By: Iris Wiener
It was all about the fun at MCC’s annual Miscast gala on March 26th. Some of Broadway’s best were in attendance, performing songs from roles in which they would never be cast. Because the event honored Tony winner, three-time Emmy winner, Academy Award nominee and current star of Three Tall Women, Laurie Metcalf (on the eve of Roseanne’s return to prime time, no less!), guests on the red carpet shared their adoration for the actor, as well as favorite songs that they’d never get to perform for any audience….unless they happened to be overheard in the shower.
Before taking the stage to perform Jamie Wellerstein’s number, “Shiksa Goddess” from The Last Five Years (because “Jason Robert Brown said she was too Jewish to play female protagonist Cathy”), she admitted that she loves to belt The Color Purple tunes when no one is around to hear. She also wouldn’t mind joining Frozen co-star Greg Hildreth (Olaf) to break out into her own version of “What Do You Know About Love?,” a number usually performed by Anna and Kristoff. “Elsa and Olaf could rock that. We’ll have to work on a little B-version of it,“ she joked. Jeremy Jordan said he goes for broke with Etta James’ “At Last,” but brought down the house at the Hammerstein Ballroom with co-performer Sara Bareilles’ “She Used to Be Mine” (the 11 o’clock number in Waitress). “You got the part,” joked Bareilles to Jordan.

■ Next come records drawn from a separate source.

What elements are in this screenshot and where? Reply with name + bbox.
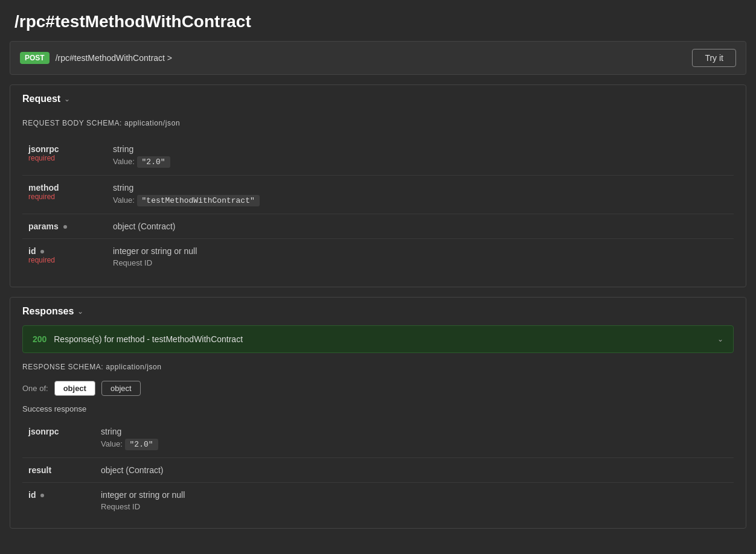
- table-row: id required integer or string or null Re…: [22, 239, 734, 275]
- request-body: REQUEST BODY SCHEMA: application/json js…: [10, 113, 746, 287]
- response-200-chevron-icon: ⌄: [717, 335, 723, 343]
- table-row: jsonrpc string Value: "2.0": [22, 419, 734, 458]
- field-name-params: params: [28, 221, 113, 231]
- page-title: /rpc#testMethodWithContract: [0, 0, 756, 41]
- table-row: result object (Contract): [22, 458, 734, 483]
- response-fields: jsonrpc string Value: "2.0" result objec…: [22, 419, 734, 518]
- table-row: id integer or string or null Request ID: [22, 483, 734, 518]
- response-schema-label: RESPONSE SCHEMA: application/json: [22, 363, 734, 371]
- responses-section: Responses ⌄ 200 Response(s) for method -…: [10, 297, 746, 529]
- field-name-result: result: [28, 465, 101, 475]
- one-of-button-2[interactable]: object: [101, 381, 141, 396]
- expand-dot-icon: [40, 494, 44, 497]
- field-subtext: Request ID: [113, 258, 728, 267]
- request-schema-label: REQUEST BODY SCHEMA: application/json: [22, 119, 734, 127]
- field-name-resp-jsonrpc: jsonrpc: [28, 427, 101, 436]
- response-body: RESPONSE SCHEMA: application/json One of…: [10, 353, 746, 528]
- request-section: Request ⌄ REQUEST BODY SCHEMA: applicati…: [10, 84, 746, 287]
- endpoint-path: /rpc#testMethodWithContract >: [56, 53, 172, 63]
- request-chevron-icon: ⌄: [64, 95, 70, 103]
- field-info-method: string Value: "testMethodWithContract": [113, 183, 728, 206]
- success-label: Success response: [22, 404, 734, 413]
- field-info-params: object (Contract): [113, 221, 728, 231]
- field-name-resp-id: id: [28, 490, 101, 500]
- field-info-jsonrpc: string Value: "2.0": [113, 144, 728, 168]
- expand-dot-icon: [40, 250, 44, 253]
- one-of-row: One of: object object: [22, 381, 734, 396]
- responses-header[interactable]: Responses ⌄: [10, 298, 746, 325]
- endpoint-bar: POST /rpc#testMethodWithContract > Try i…: [10, 41, 746, 75]
- field-info-id: integer or string or null Request ID: [113, 246, 728, 267]
- field-info-result: object (Contract): [101, 465, 728, 475]
- field-name-method: method required: [28, 183, 113, 201]
- required-badge: required: [28, 154, 113, 162]
- required-badge: required: [28, 193, 113, 201]
- field-name-jsonrpc: jsonrpc required: [28, 144, 113, 162]
- post-badge: POST: [20, 52, 50, 64]
- required-badge: required: [28, 256, 113, 264]
- responses-title: Responses: [22, 306, 74, 317]
- one-of-button-1[interactable]: object: [54, 381, 95, 396]
- table-row: jsonrpc required string Value: "2.0": [22, 137, 734, 176]
- field-info-resp-jsonrpc: string Value: "2.0": [101, 427, 728, 450]
- expand-dot-icon: [63, 225, 67, 229]
- table-row: method required string Value: "testMetho…: [22, 176, 734, 214]
- table-row: params object (Contract): [22, 214, 734, 239]
- response-200-content: 200 Response(s) for method - testMethodW…: [33, 334, 243, 344]
- request-title: Request: [22, 94, 60, 104]
- responses-chevron-icon: ⌄: [77, 307, 83, 316]
- request-section-header[interactable]: Request ⌄: [10, 85, 746, 113]
- response-200-bar[interactable]: 200 Response(s) for method - testMethodW…: [22, 325, 734, 353]
- try-it-button[interactable]: Try it: [692, 49, 736, 67]
- status-code: 200: [33, 334, 46, 344]
- request-fields: jsonrpc required string Value: "2.0" met…: [22, 137, 734, 275]
- endpoint-left: POST /rpc#testMethodWithContract >: [20, 52, 172, 64]
- field-subtext: Request ID: [101, 502, 728, 511]
- response-description: Response(s) for method - testMethodWithC…: [54, 334, 243, 344]
- field-name-id: id required: [28, 246, 113, 264]
- one-of-label: One of:: [22, 384, 48, 393]
- field-info-resp-id: integer or string or null Request ID: [101, 490, 728, 511]
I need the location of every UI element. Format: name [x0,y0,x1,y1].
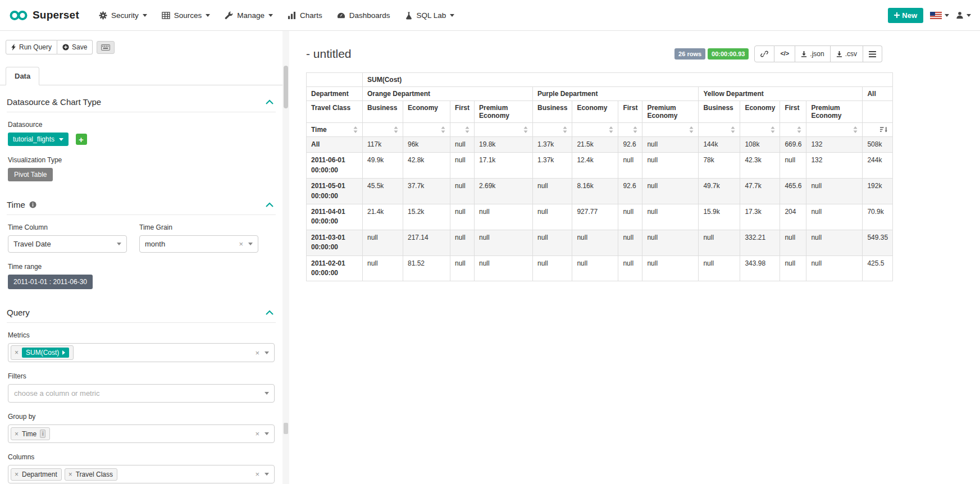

The new star of NBC’s Rise, Auli’I Cravalho, known for her stunning vocals as the voice of Moana, says that her empty home often gets treated to Cardi B’s “Bodack Yellow.” “Fun fact, I don’t sing in the shower because I honest to god think that I’m going to drown,” she laughed. “But I feel like something of a rap goddess when I sing it. I usually sing it softly before I go to sleep because I’m going to be so lit before I got to bed. This way I wake up a better person and never say that out loud again.” Until the next evening, of course. Cravalho went on to perform a little ditty that she thought she was plucking from obscurity, West Side Story’s “Something’s Coming.”
Hamilton’s James Monroe Iglehart stole the evening as he stepped into Anjelica’s shoes for the hit musical’s showstopper, “Satisfied.” With an assist from current Eliza, Lexi Lawson, and former Alexander Hamilton, Javier Munoz, which came complete with the now-iconic hand kiss and escort, the number was a unique treat. Iglehart told Theaterlife that his go-to song involves emulating another leading lady- Angela Lansbury in Sweeney Todd. “I love ‘Worst Pies in London,’” he said, singing a few impromptu lyrics.
Other numbers that brought the audience to its feet included Once on This Island’s Alex Newell’s finale, an earth-shaking rendition of “This is Me” (though it is a number that could actually be performed by the actor, so it wasn’t exactly an example of “miscasting”). The Band’s Visit’s Katrina Lenk made an entrance with Fiddler on the Roof’s “If I Were a Rich Man,” even taking on the fiddle solos with her hidden talent on the instrument. Spongebob Squarepants’ Gavin Lee, Ethan Slater and Wesley Taylor admitted to Theaterlife that they would love to take on girl bands at Miscast, and even suggested Spice Girls, Dixie Chicks and Destiny’s Child (respectively) as groups well-suited for the trio. Instead, they were hysterically brilliant as April, Kathy and Marta in Company, performing “You Could Drive a Person Crazy” with ridiculously fun choreography by Mark Myars.
Sara Bareilles performed the most poignant song of the evening, Ragtime’s “Make Them Hear You,” flanked by images of women marching for equal rights. Though many women were celebrated throughout the evening, all minds were on the guest of honor, who was flanked by her two daughters, Mae Akins and Young Sheldon’s Zoe Perry. “I love Laurie,” said Jordan. “I got to work with her recently because she plays my mom on Supergirl. It hasn’t aired yet, but her character is an okay mom. Well, not the best mom. You’ll see!” he laughed.
Metcalf’s co-star in A Doll’s House, Part 2, Jayne Houdyshell, said that any year would be a good year to celebrate Metcalf. “I think that the trajectory and body of work that she has done over her lifetime thus far is quite phenomenal,” she said. “Her range is boundless. I’m just glad that she’s one of the strong women who has been out there for the long haul and will be there for the future as well.”
There are no limits to the affection Lady Bird director Greta Gerwig has for Metcalf. “Laurie is one of my very favorite actresses who has ever lived, and the fact that I got to work with her as a director was just a tremendous gift,” she told Theaterlife of working with her on the Academy Award-nominated film. “Honestly, if anybody says to me Laurie Metcalf is involved, I will for the rest of my life jump to do it. I owe her everything and any excuse that I have to talk about how brilliant she is, I’ll take it. She’s a goddess!”